In the records that follow, find each line with the word "Alisya" and copy it.

━━━━━━

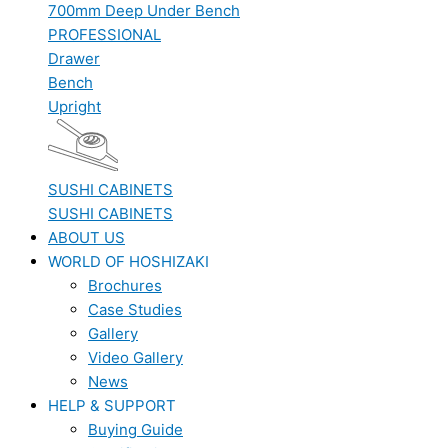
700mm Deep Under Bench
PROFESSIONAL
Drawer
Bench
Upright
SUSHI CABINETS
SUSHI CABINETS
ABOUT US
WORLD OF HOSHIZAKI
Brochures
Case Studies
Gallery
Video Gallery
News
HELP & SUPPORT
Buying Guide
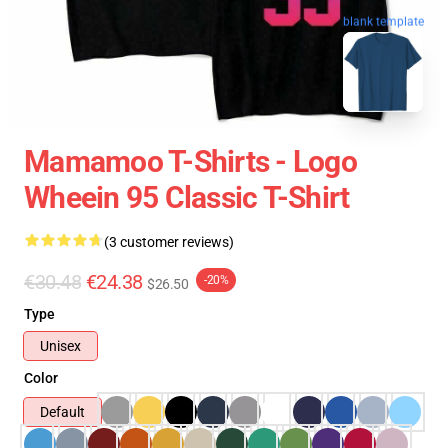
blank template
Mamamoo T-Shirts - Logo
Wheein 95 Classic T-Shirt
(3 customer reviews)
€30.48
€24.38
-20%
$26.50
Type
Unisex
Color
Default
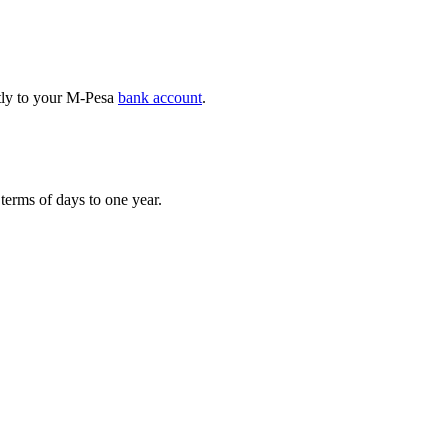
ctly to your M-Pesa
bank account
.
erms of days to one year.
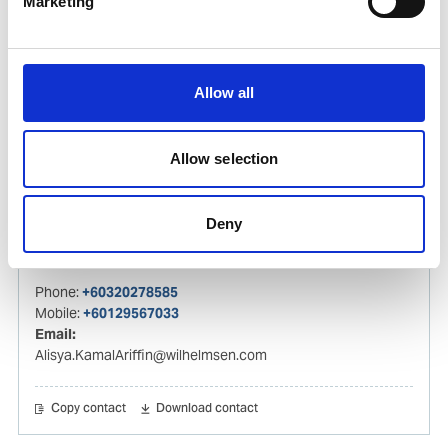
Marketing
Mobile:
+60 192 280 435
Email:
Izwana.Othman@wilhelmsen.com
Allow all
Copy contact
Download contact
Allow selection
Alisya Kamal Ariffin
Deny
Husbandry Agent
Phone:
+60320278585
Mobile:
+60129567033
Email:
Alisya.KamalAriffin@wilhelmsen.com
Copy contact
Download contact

━━━━━━

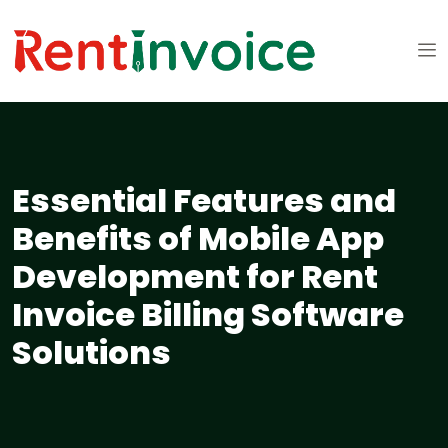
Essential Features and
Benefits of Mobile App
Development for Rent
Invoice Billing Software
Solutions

━━━━━━

* **Response area**:
Alisya Kamal Ariffin
Alisya.KamalAriffin@wilhelmsen.com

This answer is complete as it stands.